About this exercise:
Below is a block of records; reproduce all of them exactly and leave out any pictures.

[Page images and extracted text]
═══

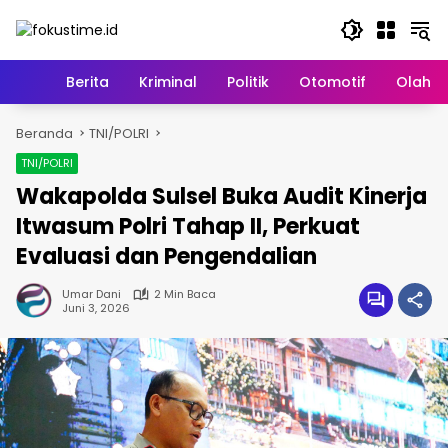
Langsung
ke
konten
Home
Berita
Kriminal
Politik
Otomotif
Olahr
Beranda
TNI/POLRI
TNI/POLRI
Wakapolda Sulsel Buka Audit Kinerja
Itwasum Polri Tahap II, Perkuat
Evaluasi dan Pengendalian
Umar Dani
2 Min Baca
Juni 3, 2026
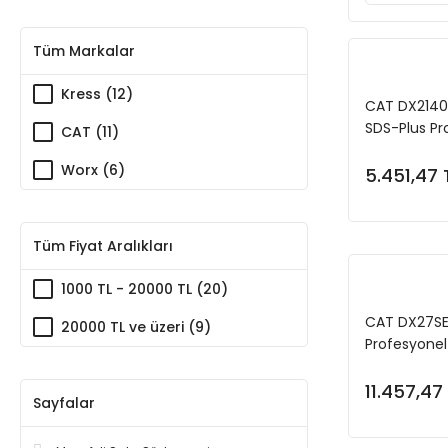
Tüm Markalar
Kress (12)
CAT DX2140
SDS-Plus Pro
CAT (11)
Ad Delici 3 A
Worx (6)
5.451,47 
Tüm Fiyat Aralıkları
1000 TL - 20000 TL (20)
CAT DX27SE
20000 TL ve üzeri (9)
Profesyonel 
DA03903 3 Pa
11.457,47
Sayfalar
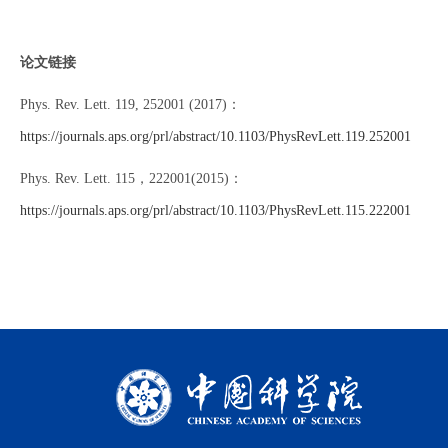
论文链接
Phys. Rev. Lett. 119, 252001 (2017)：
https://journals.aps.org/prl/abstract/10.1103/PhysRevLett.119.252001
Phys. Rev. Lett. 115，222001(2015)：
https://journals.aps.org/prl/abstract/10.1103/PhysRevLett.115.222001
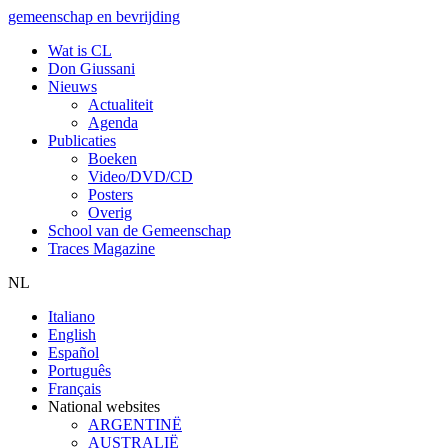
gemeenschap en bevrijding
Wat is CL
Don Giussani
Nieuws
Actualiteit
Agenda
Publicaties
Boeken
Video/DVD/CD
Posters
Overig
School van de Gemeenschap
Traces Magazine
NL
Italiano
English
Español
Português
Français
National websites
ARGENTINË
AUSTRALIË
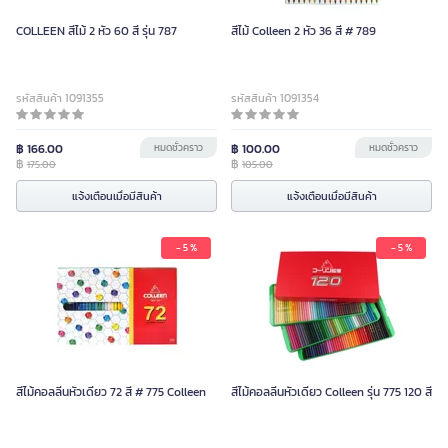
COLLEEN สีไม้ 2 หัว 60 สี รุ่น 787
สีไม้ Colleen 2 หัว 36 สี # 789
รหัสสินค้า 1091355
รหัสสินค้า 1091354
฿ 166.00
หมดชั่วคราว
฿ 100.00
หมดชั่วคราว
฿
฿
175.00
105.00
แจ้งเตือนเมื่อมีสินค้า
แจ้งเตือนเมื่อมีสินค้า
- 5 %
- 5 %
สีไม้คอลลีนหัวเดียว 72 สี # 775 Colleen
สีไม้คอลลีนหัวเดียว Colleen รุ่น 775 120 สี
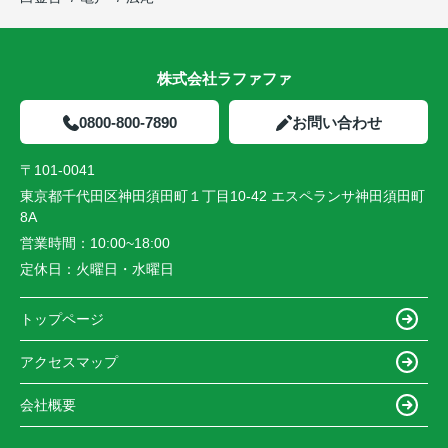
株式会社ラファファ
0800-800-7890
お問い合わせ
〒101-0041
東京都千代田区神田須田町１丁目10-42 エスペランサ神田須田町
8A
営業時間：
10:00~18:00
定休日：
火曜日・水曜日
トップページ
アクセスマップ
会社概要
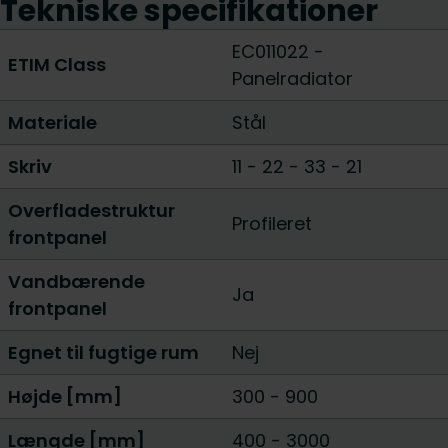
Tekniske specifikationer
EC011022 -
ETIM Class
Panelradiator
Materiale
Stål
Skriv
11
-
22
-
33
-
21
Overfladestruktur
Profileret
frontpanel
Vandbærende
Ja
frontpanel
Egnet til fugtige rum
Nej
Højde [mm]
300
-
900
Længde [mm]
400
-
3000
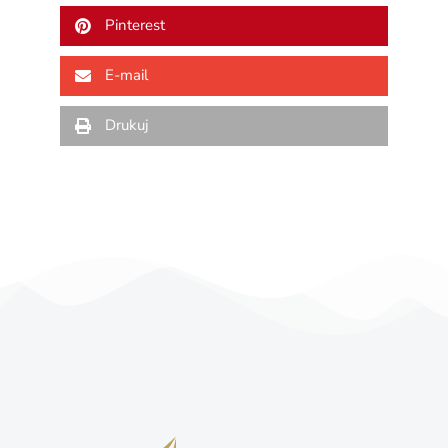
Pinterest
E-mail
Drukuj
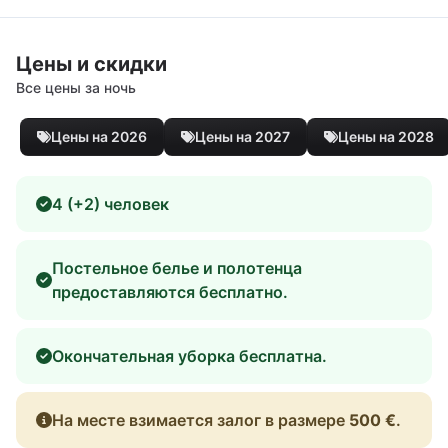
Цены и скидки
Все цены за ночь
Цены на 2026
Цены на 2027
Цены на 2028
4 (+2) человек
Постельное белье и полотенца
предоставляются бесплатно.
Окончательная уборка бесплатна.
На месте взимается залог в размере
500 €
.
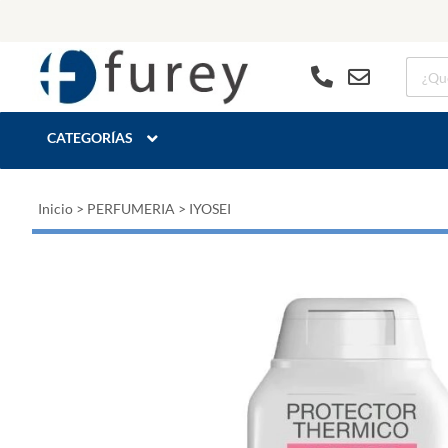
CATEGORÍAS
Inicio
>
PERFUMERIA
>
IYOSEI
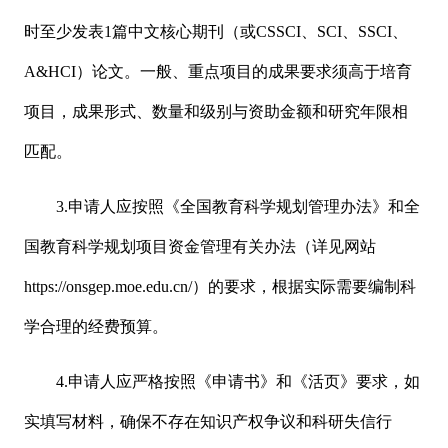
时至少发表1篇中文核心期刊（或CSSCI、SCI、SSCI、
A&HCI）论文。一般、重点项目的成果要求须高于培育
项目，成果形式、数量和级别与资助金额和研究年限相
匹配。
3.申请人应按照《全国教育科学规划管理办法》和全
国教育科学规划项目资金管理有关办法（详见网站
https://onsgep.moe.edu.cn/）的要求，根据实际需要编制科
学合理的经费预算。
4.申请人应严格按照《申请书》和《活页》要求，如
实填写材料，确保不存在知识产权争议和科研失信行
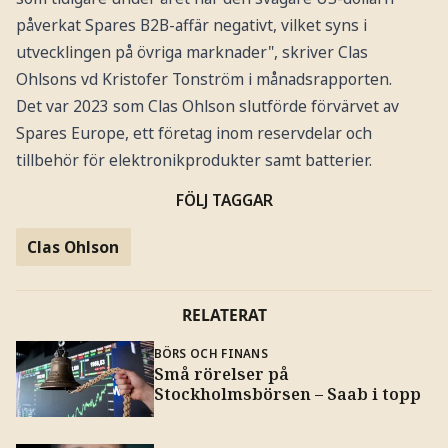
påverkat Spares B2B-affär negativt, vilket syns i
utvecklingen på övriga marknader", skriver Clas
Ohlsons vd Kristofer Tonström i månadsrapporten.
Det var 2023 som Clas Ohlson slutförde förvärvet av
Spares Europe, ett företag inom reservdelar och
tillbehör för elektronikprodukter samt batterier.
FÖLJ TAGGAR
Clas Ohlson
RELATERAT
BÖRS OCH FINANS
Små rörelser på
Stockholmsbörsen – Saab i topp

═══

Answer section:
Langsung
ke
konten
Home
Berita
Kriminal
Politik
Otomotif
Olahr
Beranda
TNI/POLRI
TNI/POLRI
Wakapolda Sulsel Buka Audit Kinerja
Itwasum Polri Tahap II, Perkuat
Evaluasi dan Pengendalian
Umar Dani
2 Min Baca
Juni 3, 2026
Tüm Markalar
Kress (12)
CAT DX2140
SDS-Plus Pro
CAT (11)
Ad Delici 3 A
Worx (6)
5.451,47 
Tüm Fiyat Aralıkları
1000 TL - 20000 TL (20)
CAT DX27SE
20000 TL ve üzeri (9)
Profesyonel 
DA03903 3 Pa
11.457,47
Sayfalar
论文链接
Phys. Rev. Lett. 119, 252001 (2017)：
https://journals.aps.org/prl/abstract/10.1103/PhysRevLett.119.252001
Phys. Rev. Lett. 115，222001(2015)：
https://journals.aps.org/prl/abstract/10.1103/PhysRevLett.115.222001
gemeenschap en bevrijding
Wat is CL
Don Giussani
Nieuws
Actualiteit
Agenda
Publicaties
Boeken
Video/DVD/CD
Posters
Overig
School van de Gemeenschap
Traces Magazine
NL
Italiano
English
Español
Português
Français
National websites
ARGENTINË
AUSTRALIË
COLLEEN สีไม้ 2 หัว 60 สี รุ่น 787
สีไม้ Colleen 2 หัว 36 สี # 789
รหัสสินค้า 1091355
รหัสสินค้า 1091354
฿ 166.00
หมดชั่วคราว
฿ 100.00
หมดชั่วคราว
฿
฿
175.00
105.00
แจ้งเตือนเมื่อมีสินค้า
แจ้งเตือนเมื่อมีสินค้า
- 5 %
- 5 %
สีไม้คอลลีนหัวเดียว 72 สี # 775 Colleen
สีไม้คอลลีนหัวเดียว Colleen รุ่น 775 120 สี
株式会社ラファファ
0800-800-7890
お問い合わせ
〒101-0041
東京都千代田区神田須田町１丁目10-42 エスペランサ神田須田町
8A
営業時間：
10:00~18:00
定休日：
火曜日・水曜日
トップページ
アクセスマップ
会社概要
Tekniske specifikationer
EC011022 -
ETIM Class
Panelradiator
Materiale
Stål
Skriv
11
-
22
-
33
-
21
Overfladestruktur
Profileret
frontpanel
Vandbærende
Ja
frontpanel
Egnet til fugtige rum
Nej
Højde [mm]
300
-
900
Længde [mm]
400
-
3000
Pinterest
E-mail
Drukuj
Цены и скидки
Все цены за ночь
Цены на 2026
Цены на 2027
Цены на 2028
4 (+2) человек
Постельное белье и полотенца
предоставляются бесплатно.
Окончательная уборка бесплатна.
На месте взимается залог в размере
500 €
.
CATEGORÍAS
Inicio
>
PERFUMERIA
>
IYOSEI
时至少发表1篇中文核心期刊（或CSSCI、SCI、SSCI、
A&HCI）论文。一般、重点项目的成果要求须高于培育
项目，成果形式、数量和级别与资助金额和研究年限相
匹配。
3.申请人应按照《全国教育科学规划管理办法》和全
国教育科学规划项目资金管理有关办法（详见网站
https://onsgep.moe.edu.cn/）的要求，根据实际需要编制科
学合理的经费预算。
4.申请人应严格按照《申请书》和《活页》要求，如
实填写材料，确保不存在知识产权争议和科研失信行
påverkat Spares B2B-affär negativt, vilket syns i
utvecklingen på övriga marknader", skriver Clas
Ohlsons vd Kristofer Tonström i månadsrapporten.
Det var 2023 som Clas Ohlson slutförde förvärvet av
Spares Europe, ett företag inom reservdelar och
tillbehör för elektronikprodukter samt batterier.
FÖLJ TAGGAR
Clas Ohlson
RELATERAT
BÖRS OCH FINANS
Små rörelser på
Stockholmsbörsen – Saab i topp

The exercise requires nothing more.